[PATCH] D74584: [mlir] Refactor TypeConverter to add conversions without inheritance

River Riddle via Phabricator via llvm-commits llvm-commits at lists.llvm.org
Sun Feb 16 03:00:42 PST 2020


rriddle added a comment.
Herald added a reviewer: herhut.

In D74584#1875881 <https://reviews.llvm.org/D74584#1875881>, @ftynse wrote:

> Thanks River! I had prototyped a similar thing, but you've beaten me to it and added fancy templates :)
>
> I don't fully understand the meaning of return values on the conversion functions, and how they relate to the return value of `TypeConverter::convertType`.
>
> - When we have `Optional<LogicalResult>`, what is the difference between `llvm::None` and `Failure`?
> - `TypeConverter::convertType` currently returns `nullptr` on error, and it looks like it will keep doing so with both `llvm::None` and `Failure` making them indistinguishable.

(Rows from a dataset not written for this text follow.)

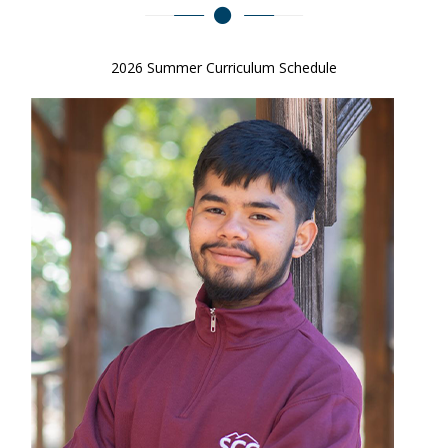
2026 Summer Curriculum Schedule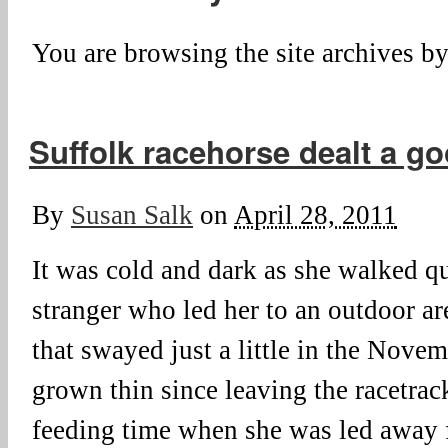
You are browsing the site archives by
Suffolk racehorse dealt a g
By
Susan Salk
on
April 28, 2011
It was cold and dark as she walked qu
stranger who led her to an outdoor ar
that swayed just a little in the Novem
grown thin since leaving the racetrac
feeding time when she was led away 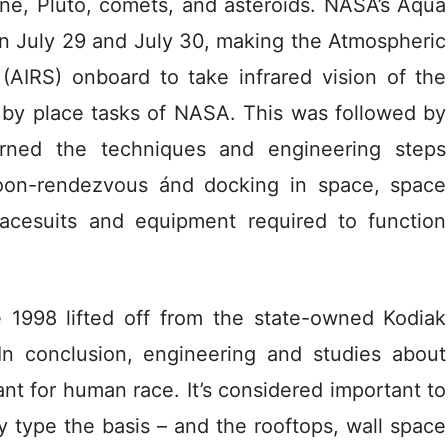
ne, Pluto, comets, and asteroids. NASA’s Aqua
on July 29 and July 30, making the Atmospheric
(AIRS) onboard to take infrared vision of the
 by place tasks of NASA. This was followed by
ned the techniques and engineering steps
on-rendezvous ánd docking in space, space
pacesuits and equipment required to function
 1998 lifted off from the state-owned Kodiak
In conclusion, engineering and studies about
nt for human race. It’s considered important to
y type the basis – and the rooftops, wall space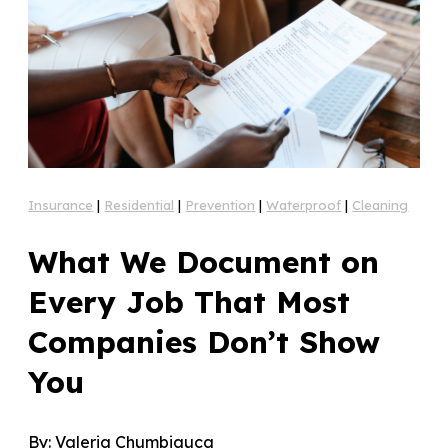
Insurance
|
Residential
|
Prevention
|
Waterproof
|
Cleaning
What We Document on
Every Job That Most
Companies Don’t Show
You
By:
Valeria Chumbiauca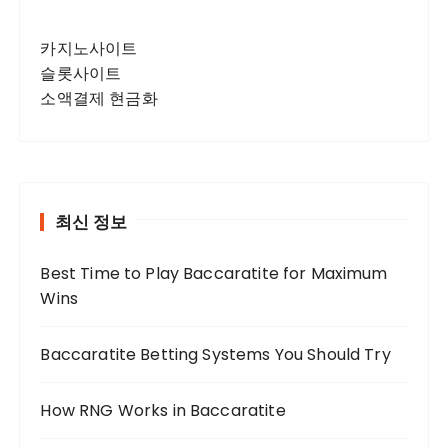
카지노사이트
슬롯사이트
소액결제 현금화
최신 정보
Best Time to Play Baccaratite for Maximum
Wins
Baccaratite Betting Systems You Should Try
How RNG Works in Baccaratite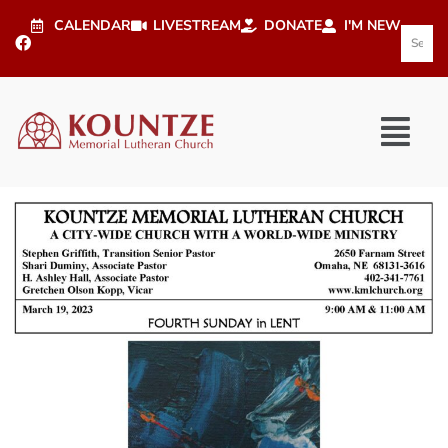
CALENDAR
LIVESTREAM
DONATE
I'M NEW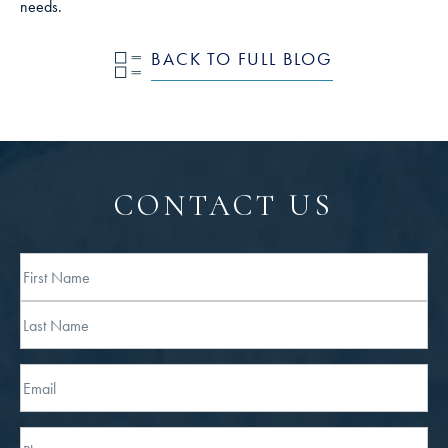
needs.
BACK TO FULL BLOG
CONTACT US
Full
Name
First
Last
Email
Phone*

TypeConverter is a bit different than ConversionTarget with how converters get registered. The result types are mapped as:

- success: The conversion was successful
- failure: The conversion failed, abort the conversion process.
- llvm::None: The conversion failed, but the TypeConverter is allowed to fallback to another converter.

There can be different conversions that operate within the same subset of types. For example, consider the following:

  TypeConverter converter;
  
  // A converter to handle TensorTypes.
  converter.addConversion([](TensorType type) { ... });
  
  // A converter to handle a subset of types that match 'somePredicate'.
  converter.addConversion([](Type type) {
    if (somePredicate(type)) {
      ...
      return success();
    }
  
    // Returning failure means that no other converters can attempt to convert this type.
    return failure();
  
    // Returning llvm::None means that the TypeConverter can fallback to other converters.
    return llvm::None; 
  });

Without being able to toggle when fallbacks are allowed, you could only effectively have one converter registered at a time. In the above, only the 'somePredicate' converter would ever fire. What I intended for llvm::None was to differentiate "This type is illegal/isn't supported" and "I can't handle this type, but another converter might be able to." Does that make sense? If it does, is there a way that you see to make this more clear?

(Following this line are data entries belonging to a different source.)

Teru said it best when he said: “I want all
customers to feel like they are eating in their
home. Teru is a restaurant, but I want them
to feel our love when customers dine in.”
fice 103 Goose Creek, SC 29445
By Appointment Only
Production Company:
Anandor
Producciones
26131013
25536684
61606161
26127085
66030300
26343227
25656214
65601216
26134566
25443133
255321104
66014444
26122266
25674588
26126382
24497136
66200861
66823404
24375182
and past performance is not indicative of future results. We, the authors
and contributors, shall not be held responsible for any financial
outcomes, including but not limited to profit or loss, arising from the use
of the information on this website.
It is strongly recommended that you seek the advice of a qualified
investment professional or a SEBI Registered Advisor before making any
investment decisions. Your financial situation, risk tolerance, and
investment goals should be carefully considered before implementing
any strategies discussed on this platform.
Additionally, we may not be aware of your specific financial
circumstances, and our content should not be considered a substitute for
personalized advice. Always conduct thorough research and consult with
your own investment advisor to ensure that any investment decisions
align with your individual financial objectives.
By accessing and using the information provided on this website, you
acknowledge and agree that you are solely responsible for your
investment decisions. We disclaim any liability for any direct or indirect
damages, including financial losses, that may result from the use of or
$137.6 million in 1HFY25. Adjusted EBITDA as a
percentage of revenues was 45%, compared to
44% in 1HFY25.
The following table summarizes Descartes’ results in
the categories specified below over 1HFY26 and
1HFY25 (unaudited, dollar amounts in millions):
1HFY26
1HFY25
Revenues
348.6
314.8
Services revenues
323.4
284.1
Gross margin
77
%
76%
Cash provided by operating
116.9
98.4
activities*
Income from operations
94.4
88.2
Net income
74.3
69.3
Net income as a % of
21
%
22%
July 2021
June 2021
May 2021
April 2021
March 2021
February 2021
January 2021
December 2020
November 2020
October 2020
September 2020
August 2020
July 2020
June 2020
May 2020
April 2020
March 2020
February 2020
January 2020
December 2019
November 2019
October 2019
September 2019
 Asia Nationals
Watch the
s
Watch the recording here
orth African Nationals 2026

> I can see  use case for having `Optional<Type>`: `Optional<null-type>` means we want to erase the type, equivalent to returning an empty vector in the vector version, and `llvm::None` means there was an error, but arguably one should just use the vector version for 1->0 type conversion (the Type version would only support 1-1 mappings).
> 
> On a separate but relate subject (not for this commit), I have been repeatedly asking people to check the result of type conversion before using the type because it may fail and crash their code. Maybe we should replace `Type TypeConverter::convertType(Type)` with `LogicalResult TypeConverter::convertType(Type, Type&)` to enforce that at the API level. WDYT?

I would be +1 for that. I can still see use cases for when you know for a fact the type is convertible and want a convenient API, we could likely have that constraint spelled out in the method name and assert internally that the conversion succeeds.